>>>

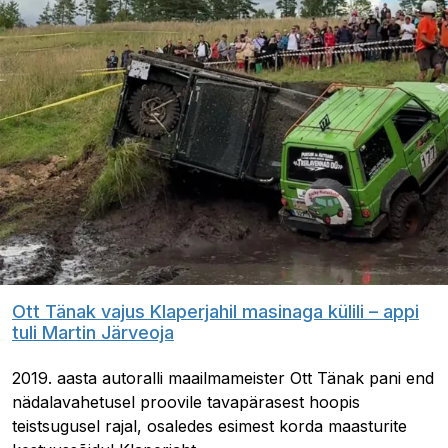
Ott Tänak vajus Klaperjahil masinaga külili – appi
tuli Martin Järveoja
2019. aasta autoralli maailmameister Ott Tänak pani end
nädalavahetusel proovile tavapärasest hoopis
teistsugusel rajal, osaledes esimest korda maasturite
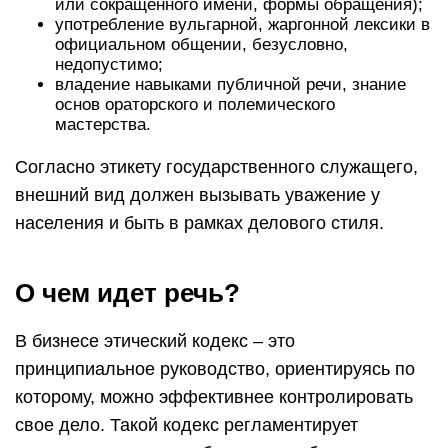
или сокращенного имени, формы обращения);
употребление вульгарной, жаргонной лексики в
официальном общении, безусловно,
недопустимо;
владение навыками публичной речи, знание
основ ораторского и полемического
мастерства.
Согласно этикету государственного служащего,
внешний вид должен вызывать уважение у
населения и быть в рамках делового стиля.
О чем идет речь?
В бизнесе этический кодекс – это
принципиальное руководство, ориентируясь по
которому, можно эффективнее контролировать
свое дело. Такой кодекс регламентирует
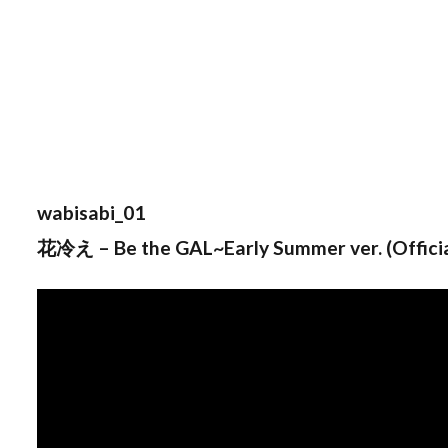
wabisabi_01
花冷え – Be the GAL~Early Summer ver. (Officia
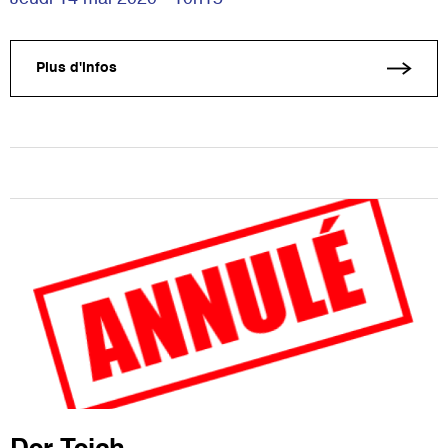
Plus d'infos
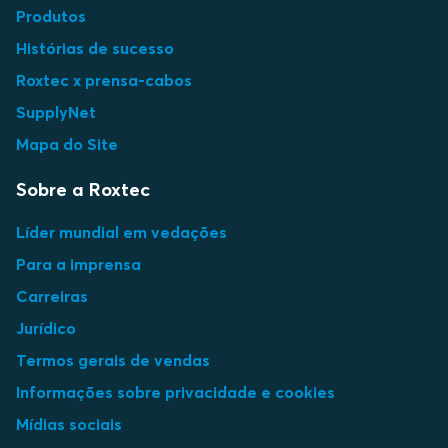
Produtos
Histórias de sucesso
Roxtec x prensa-cabos
SupplyNet
Mapa do Site
Sobre a Roxtec
Líder mundial em vedações
Para a imprensa
Carreiras
Jurídico
Termos gerais de vendas
Informações sobre privacidade e cookies
Mídias sociais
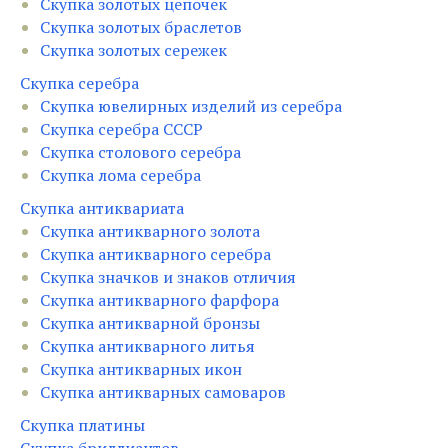
Скупка золотых цепочек
Скупка золотых браслетов
Скупка золотых сережек
Скупка серебра
Скупка ювелирных изделий из серебра
Скупка серебра СССР
Скупка столового серебра
Скупка лома серебра
Скупка антиквариата
Скупка антикварного золота
Скупка антикварного серебра
Скупка значков и знаков отличия
Скупка антикварного фарфора
Скупка антикварной бронзы
Скупка антикварного литья
Скупка антикварных икон
Скупка антикварных самоваров
Скупка платины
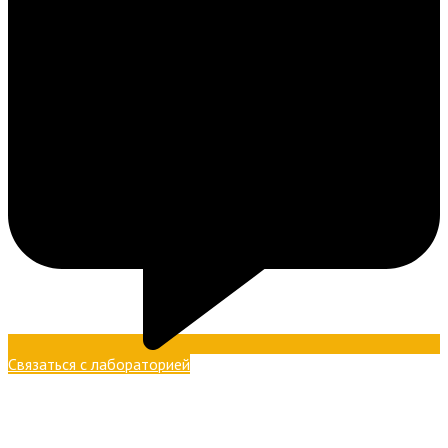
Связаться с лабораторией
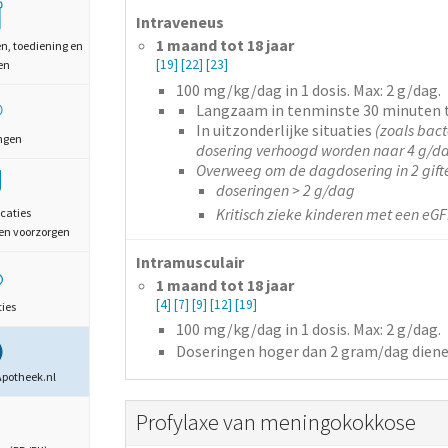
Intraveneus
1 maand tot 18 jaar
en, toediening en
[19]
[22]
[23]
en
100
mg/kg/dag
in 1 dosis
. Max: 2 g/dag.
Langzaam in tenminste 30 minuten 
In uitzonderlijke situaties
(zoals bact
ngen
dosering verhoogd worden naar 4 g/d
Overweeg om de dagdosering in 2 giften
doseringen > 2 g/dag
Kritisch zieke kinderen met een eG
caties
en voorzorgen
Intramusculair
1 maand tot 18 jaar
[4]
[7]
[9]
[12]
[19]
ties
100
mg/kg/dag
in 1 dosis
. Max: 2 g/dag.
Doseringen hoger dan 2 gram/dag diene
Apotheek.nl
Profylaxe van meningokokkose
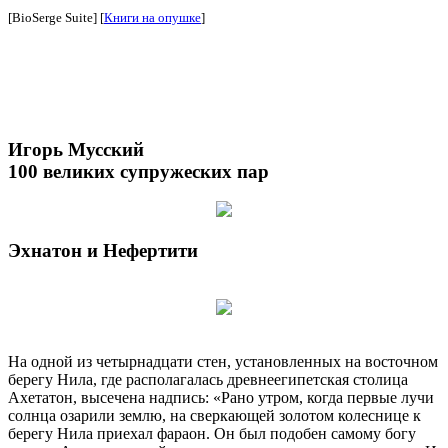
[BioSerge Suite] [
Книги на опушке
]
Игорь Мусский
100 великих супружеских пар
Эхнатон и Нефертити
На одной из четырнадцати стен, установленных на восточном
берегу Нила, где располагалась древнеегипетская столица
Ахетатон, высечена надпись: «Рано утром, когда первые лучи
солнца озарили землю, на сверкающей золотом колеснице к
берегу Нила приехал фараон. Он был подобен самому богу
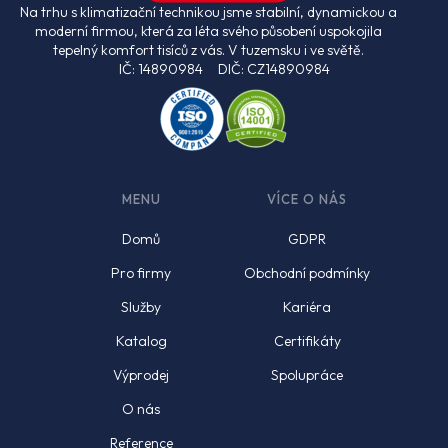
Na trhu s klimatizační technikou jsme stabilní, dynamickou a
moderní firmou, která za léta svého působení uspokojila
tepelný komfort tisíců z vás. V tuzemsku i ve světě.
IČ: 14890984 DIČ: CZ14890984
MENU
VÍCE O NÁS
Domů
GDPR
Pro firmy
Obchodní podmínky
Služby
Kariéra
Katalog
Certifikáty
Výprodej
Spolupráce
O nás
Reference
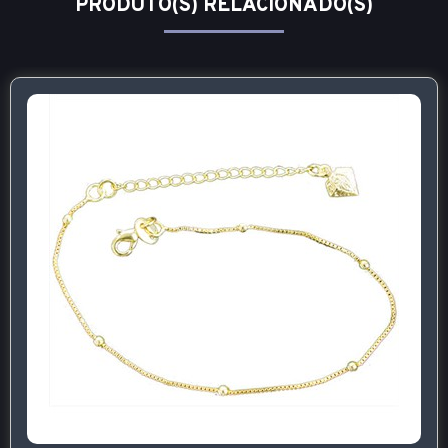
PRODUTO(S) RELACIONADO(S)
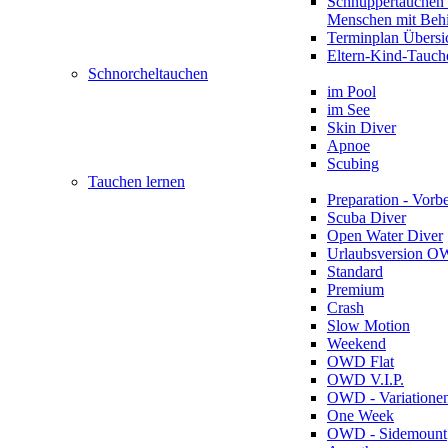
Schnuppertauchen 
Menschen mit Beh
Terminplan Übersi
Eltern-Kind-Tauch
Schnorcheltauchen
im Pool
im See
Skin Diver
Apnoe
Scubing
Tauchen lernen
Preparation - Vorb
Scuba Diver
Open Water Diver
Urlaubsversion 
Standard
Premium
Crash
Slow Motion
Weekend
OWD Flat
OWD V.I.P.
OWD - Variatione
One Week
OWD - Sidemount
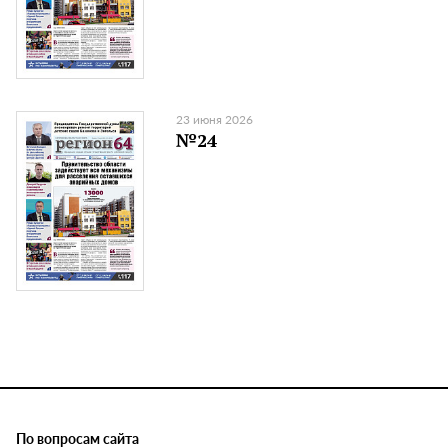
23 июня 2026
№24
По вопросам сайта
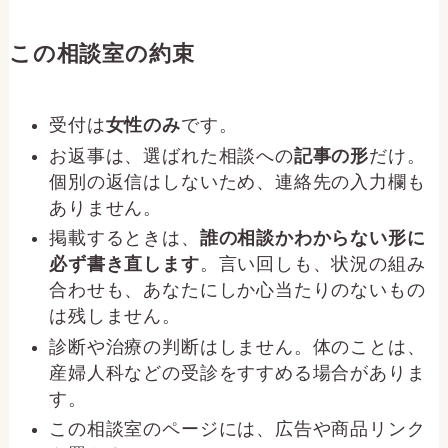
この相談室の約束
受付は
女性のみ
です。
お返事は、選ばれた相談への
記事の形
だけ。
個別の返信はしないため、連絡先の入力欄も
ありません。
掲載するときは、
誰の相談かわからない形に
必ず書き直します
。言い回しも、状況の組み
合わせも、あなたにしか心当たりのないもの
は残しません。
診断や治療の判断はしません。体のことは、
産婦人科などの受診をすすめる場合がありま
す。
この相談室のページには、広告や商品リンク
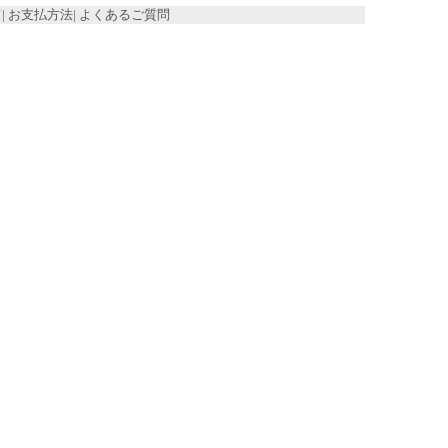
て
|
お支払方法
|
よくあるご質問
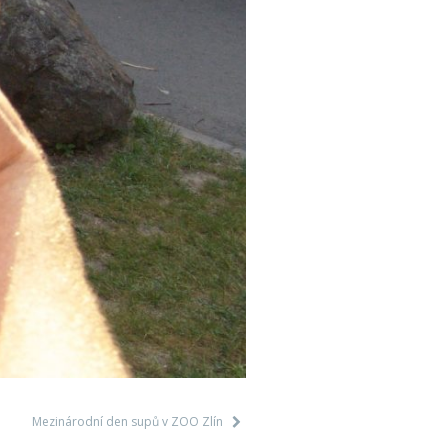
Mezinárodní den supů v ZOO Zlín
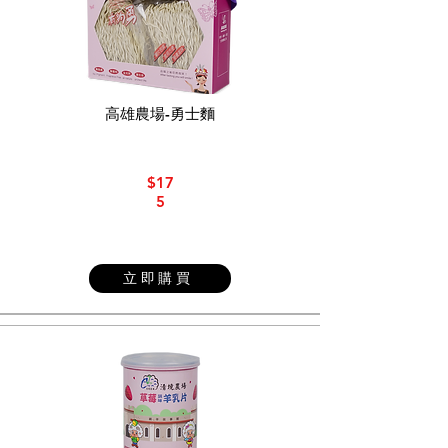
高雄農場-勇士麵
$17
5
立即購買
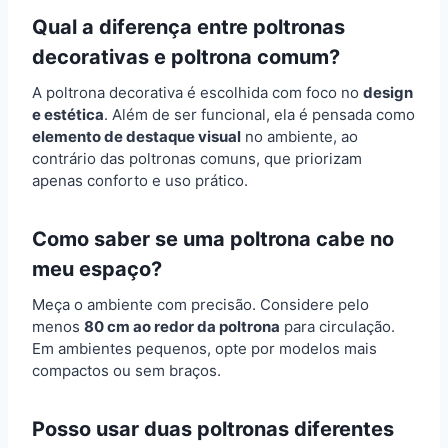
Qual a diferença entre poltronas
decorativas e poltrona comum?
A poltrona decorativa é escolhida com foco no
design
e estética
. Além de ser funcional, ela é pensada como
elemento de destaque visual
no ambiente, ao
contrário das poltronas comuns, que priorizam
apenas conforto e uso prático.
Como saber se uma poltrona cabe no
meu espaço?
Meça o ambiente com precisão. Considere pelo
menos
80 cm ao redor da poltrona
para circulação.
Em ambientes pequenos, opte por modelos mais
compactos ou sem braços.
Posso usar duas poltronas diferentes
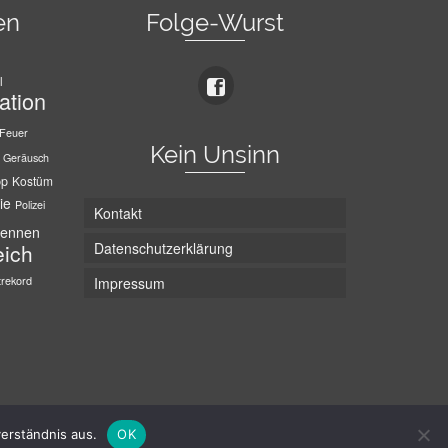
en
Folge-Wurst
l
ation
Feuer
Kein Unsinn
Geräusch
pp
Kostüm
ie
Polizei
Kontakt
ennen
Datenschutzerklärung
eich
trekord
Impressum
Die Wurst hat zwei Enden - hier ist Unten!
erständnis aus.
OK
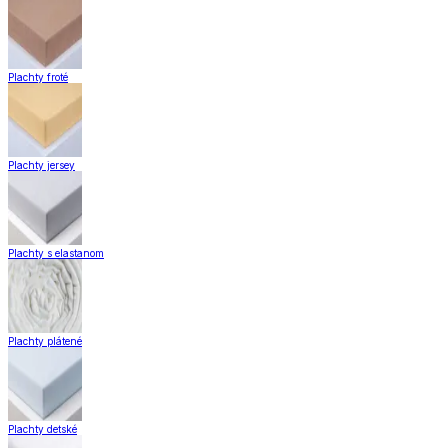
Plachty froté
Plachty jersey
Plachty s elastanom
Plachty plátené
Plachty detské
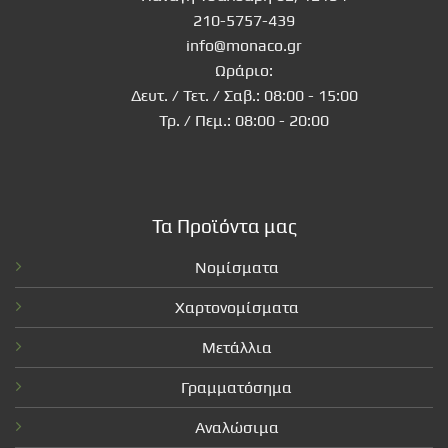
210-5757-439
info@monaco.gr
Ωράριο:
Δευτ. / Τετ. / Σαβ.: 08:00 - 15:00
Τρ. / Πεμ.: 08:00 - 20:00
Τα Προϊόντα μας
Νομίσματα
Χαρτονομίσματα
Μετάλλια
Γραμματόσημα
Αναλώσιμα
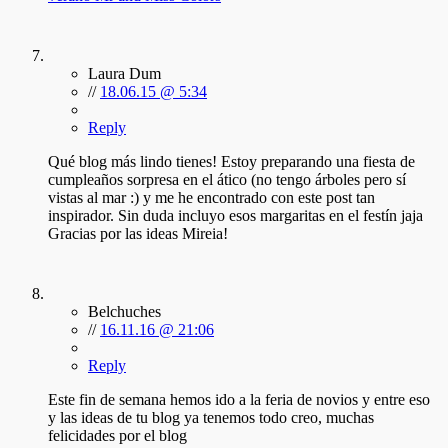
Laura Dum
//
18.06.15 @ 5:34
Reply
Qué blog más lindo tienes! Estoy preparando una fiesta de
cumpleaños sorpresa en el ático (no tengo árboles pero sí
vistas al mar :) y me he encontrado con este post tan
inspirador. Sin duda incluyo esos margaritas en el festín jaja
Gracias por las ideas Mireia!
Belchuches
//
16.11.16 @ 21:06
Reply
Este fin de semana hemos ido a la feria de novios y entre eso
y las ideas de tu blog ya tenemos todo creo, muchas
felicidades por el blog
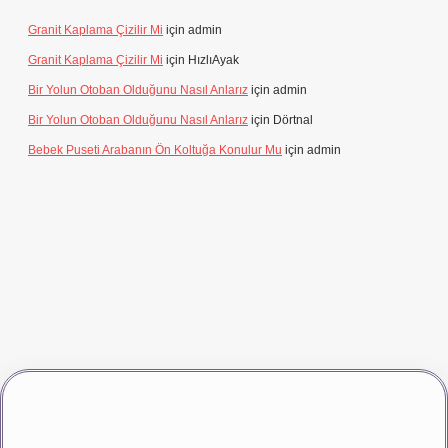
Granit Kaplama Çizilir Mi
için
admin
Granit Kaplama Çizilir Mi
için
HızlıAyak
Bir Yolun Otoban Olduğunu Nasıl Anlarız
için
admin
Bir Yolun Otoban Olduğunu Nasıl Anlarız
için
Dörtnal
Bebek Puseti Arabanın Ön Koltuğa Konulur Mu
için
admin
vdcasino giriş
betexper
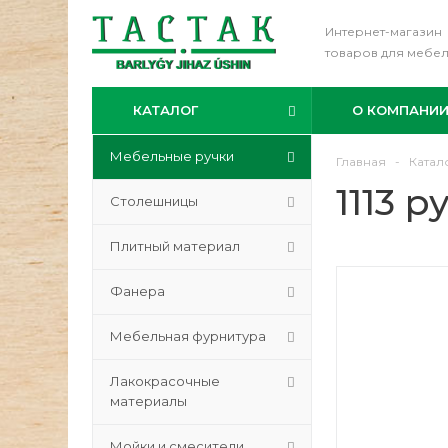
Интернет-магазин
товаров для мебе
КАТАЛОГ
О КОМПАНИ
Мебельные ручки
Главная
-
Катал
1113 
Столешницы
Плитный материал
Фанера
Мебельная фурнитура
Лакокрасочные
материалы
Мойки и смесители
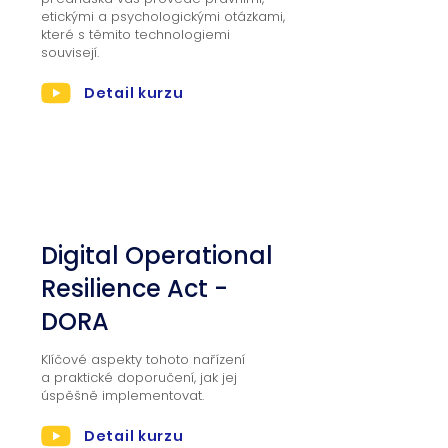
etickými a psychologickými otázkami,
které s těmito technologiemi
souvisejí.
Detail kurzu
03
Digital Operational
Resilience Act -
DORA
Klíčové aspekty tohoto nařízení
a praktické doporučení, jak jej
úspěšně implementovat.
Detail kurzu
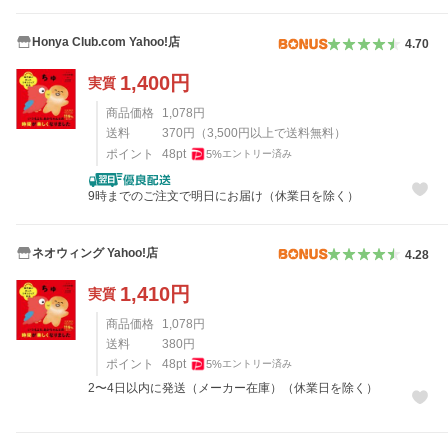
Honya Club.com Yahoo!店
4.70
1,400
円
実質
商品価格
1,078
円
送料
370
円
（
3,500
円以上で送料無料）
ポイント
48
pt
5
%
エントリー済み
9時までのご注文で明日にお届け（休業日を除く）
ネオウィング Yahoo!店
4.28
1,410
円
実質
商品価格
1,078
円
送料
380
円
ポイント
48
pt
5
%
エントリー済み
2〜4日以内に発送（メーカー在庫）（休業日を除く）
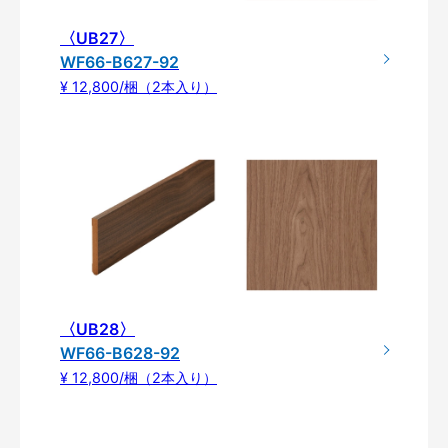
〈UB27〉
WF66-B627-92
¥ 12,800/梱（2本入り）
〈UB28〉
WF66-B628-92
¥ 12,800/梱（2本入り）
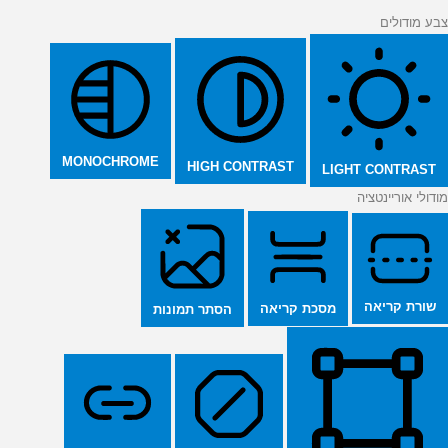
צבע מודולים
MONOCHROME
HIGH CONTRAST
LIGHT CONTRAST
מודולי אוריינטציה
שורת קריאה
מסכת קריאה
הסתר תמונות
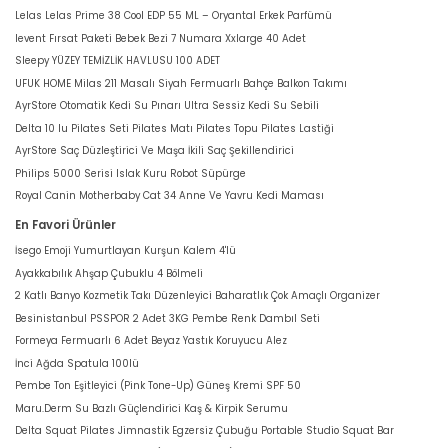
Lelas Lelas Prime 38 Cool EDP 55 ML – Oryantal Erkek Parfümü
levent Fırsat Paketi Bebek Bezi 7 Numara Xxlarge 40 Adet
Sleepy YÜZEY TEMİZLİK HAVLUSU 100 ADET
UFUK HOME Milas 211 Masalı Siyah Fermuarlı Bahçe Balkon Takımı
AyrStore Otomatik Kedi Su Pınarı Ultra Sessiz Kedi Su Sebili
Delta 10 lu Pilates Seti Pilates Matı Pilates Topu Pilates Lastiği
AyrStore Saç Düzleştirici Ve Maşa İkili Saç Şekillendirici
Philips 5000 Serisi Islak Kuru Robot Süpürge
Royal Canin Motherbaby Cat 34 Anne Ve Yavru Kedi Maması
En Favori Ürünler
İsego Emoji Yumurtlayan Kurşun Kalem 4'lü
Ayakkabılık Ahşap Çubuklu 4 Bölmeli
2 Katlı Banyo Kozmetik Takı Düzenleyici Baharatlık Çok Amaçlı Organizer
Besinistanbul PSSPOR 2 Adet 3KG Pembe Renk Dambıl Seti
Formeya Fermuarlı 6 Adet Beyaz Yastık Koruyucu Alez
İnci Ağda Spatula 100lü
Pembe Ton Eşitleyici (Pink Tone-Up) Güneş Kremi SPF 50
Maru.Derm Su Bazlı Güçlendirici Kaş & Kirpik Serumu
Delta Squat Pilates Jimnastik Egzersiz Çubuğu Portable Studio Squat Bar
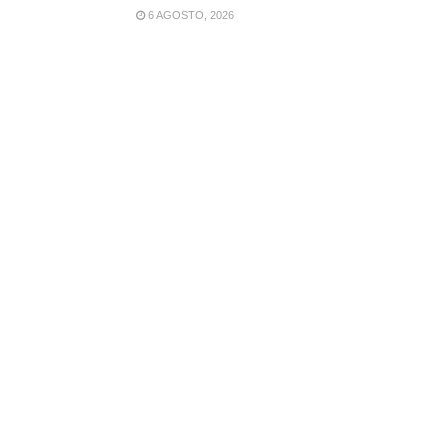
6 AGOSTO, 2026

<<<

[WORK INSTRUCTIONS] How many lines in the entries contain the string "Delta"? Give the number only.

[YOUR SOLUTION] 2